- Opening Delimiter -

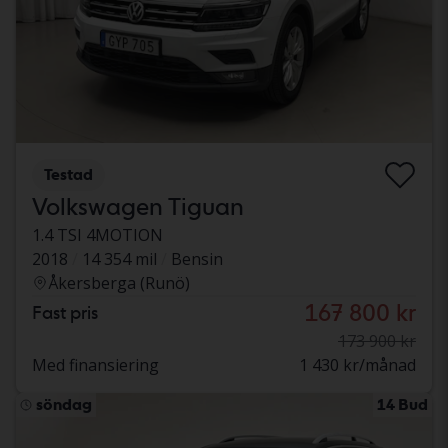
Testad
Volkswagen Tiguan
1.4 TSI 4MOTION
2018
14 354 mil
Bensin
Åkersberga (Runö)
167 800 kr
Fast pris
173 900 kr
Med finansiering
1 430 kr/månad
söndag
14 Bud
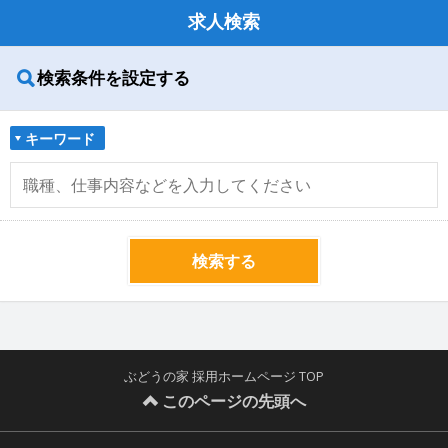
求人検索
検索条件を設定する
キーワード
検索する
ぶどうの家 採用ホームページ TOP
このページの先頭へ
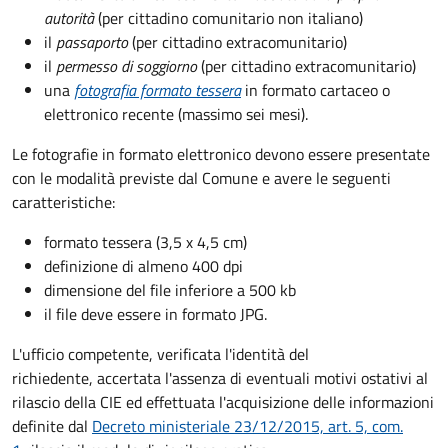
autorità
(per cittadino comunitario non italiano)
il
passaporto
(per cittadino extracomunitario)
il
permesso di soggiorno
(per cittadino extracomunitario)
una
fotografia formato tessera
in formato cartaceo o
elettronico recente (massimo sei mesi).
Le fotografie in formato elettronico devono essere presentate
con le modalità previste dal Comune e avere le seguenti
caratteristiche
:
formato tessera (3,5 x 4,5 cm)
definizione di almeno 400 dpi
dimensione del file inferiore a 500 kb
il file deve essere in formato JPG.
L'ufficio competente, verificata l'identità del
richiedente, accertata l'assenza di eventuali motivi ostativi al
rilascio della CIE ed effettuata l'acquisizione delle informazioni
definite dal
Decreto ministeriale 23/12/2015, art. 5, com.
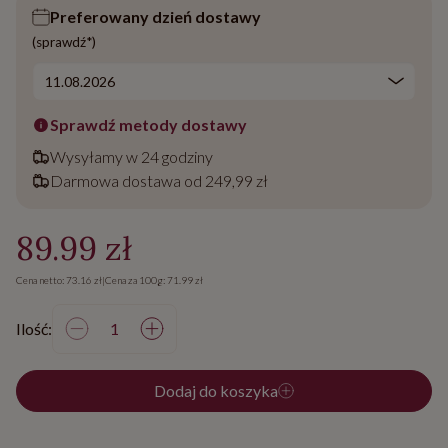
Preferowany dzień dostawy
(sprawdź*)
Sprawdź metody dostawy
Wysyłamy w 24 godziny
Darmowa dostawa od 249,99 zł
89.99 zł
Cena netto: 73.16 zł
|
Cena za 100g: 71.99 zł
Ilość:
Dodaj do koszyka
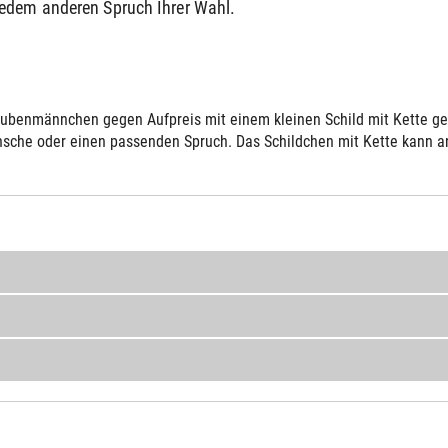
jedem anderen Spruch Ihrer Wahl.
ubenmännchen gegen Aufpreis mit einem kleinen Schild mit Kette gelie
sche oder einen passenden Spruch. Das Schildchen mit Kette kann an 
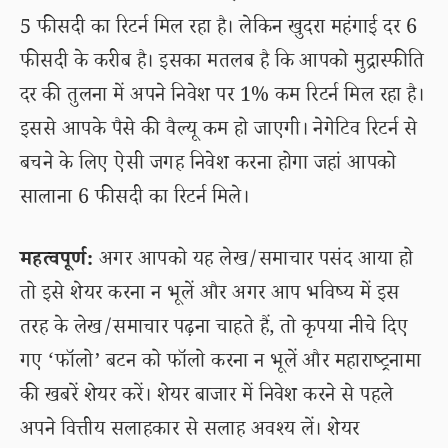
5 फीसदी का रिटर्न मिल रहा है। लेकिन खुदरा महंगाई दर 6
फीसदी के करीब है। इसका मतलब है कि आपको मुद्रास्फीति
दर की तुलना में अपने निवेश पर 1% कम रिटर्न मिल रहा है।
इससे आपके पैसे की वैल्यू कम हो जाएगी। नेगेटिव रिटर्न से
बचने के लिए ऐसी जगह निवेश करना होगा जहां आपको
सालाना 6 फीसदी का रिटर्न मिले।
महत्वपूर्ण:
अगर आपको यह लेख/समाचार पसंद आया हो
तो इसे शेयर करना न भूलें और अगर आप भविष्य में इस
तरह के लेख/समाचार पढ़ना चाहते हैं, तो कृपया नीचे दिए
गए ‘फॉलो’ बटन को फॉलो करना न भूलें और महाराष्ट्रनामा
की खबरें शेयर करें। शेयर बाजार में निवेश करने से पहले
अपने वित्तीय सलाहकार से सलाह अवश्य लें। शेयर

- Closing Delimiter -

Exercise: Without including any image, reproduce the full listing above as written.

Finished exercise:
Testad
Volkswagen Tiguan
1.4 TSI 4MOTION
2018
14 354 mil
Bensin
Åkersberga (Runö)
167 800 kr
Fast pris
173 900 kr
Med finansiering
1 430 kr/månad
söndag
14 Bud
求人検索
検索条件を設定する
キーワード
検索する
ぶどうの家 採用ホームページ TOP
このページの先頭へ
autorità
(per cittadino comunitario non italiano)
il
passaporto
(per cittadino extracomunitario)
il
permesso di soggiorno
(per cittadino extracomunitario)
una
fotografia formato tessera
in formato cartaceo o
elettronico recente (massimo sei mesi).
Le fotografie in formato elettronico devono essere presentate
con le modalità previste dal Comune e avere le seguenti
caratteristiche
:
formato tessera (3,5 x 4,5 cm)
definizione di almeno 400 dpi
dimensione del file inferiore a 500 kb
il file deve essere in formato JPG.
L'ufficio competente, verificata l'identità del
richiedente, accertata l'assenza di eventuali motivi ostativi al
rilascio della CIE ed effettuata l'acquisizione delle informazioni
definite dal
Decreto ministeriale 23/12/2015, art. 5, com.
Preferowany dzień dostawy
(sprawdź*)
Sprawdź metody dostawy
Wysyłamy w 24 godziny
Darmowa dostawa od 249,99 zł
89.99 zł
Cena netto: 73.16 zł
|
Cena za 100g: 71.99 zł
Ilość:
Dodaj do koszyka
jedem anderen Spruch Ihrer Wahl.
ubenmännchen gegen Aufpreis mit einem kleinen Schild mit Kette gelie
sche oder einen passenden Spruch. Das Schildchen mit Kette kann an 
5 फीसदी का रिटर्न मिल रहा है। लेकिन खुदरा महंगाई दर 6
फीसदी के करीब है। इसका मतलब है कि आपको मुद्रास्फीति
दर की तुलना में अपने निवेश पर 1% कम रिटर्न मिल रहा है।
इससे आपके पैसे की वैल्यू कम हो जाएगी। नेगेटिव रिटर्न से
बचने के लिए ऐसी जगह निवेश करना होगा जहां आपको
सालाना 6 फीसदी का रिटर्न मिले।
महत्वपूर्ण:
अगर आपको यह लेख/समाचार पसंद आया हो
तो इसे शेयर करना न भूलें और अगर आप भविष्य में इस
तरह के लेख/समाचार पढ़ना चाहते हैं, तो कृपया नीचे दिए
गए ‘फॉलो’ बटन को फॉलो करना न भूलें और महाराष्ट्रनामा
की खबरें शेयर करें। शेयर बाजार में निवेश करने से पहले
अपने वित्तीय सलाहकार से सलाह अवश्य लें। शेयर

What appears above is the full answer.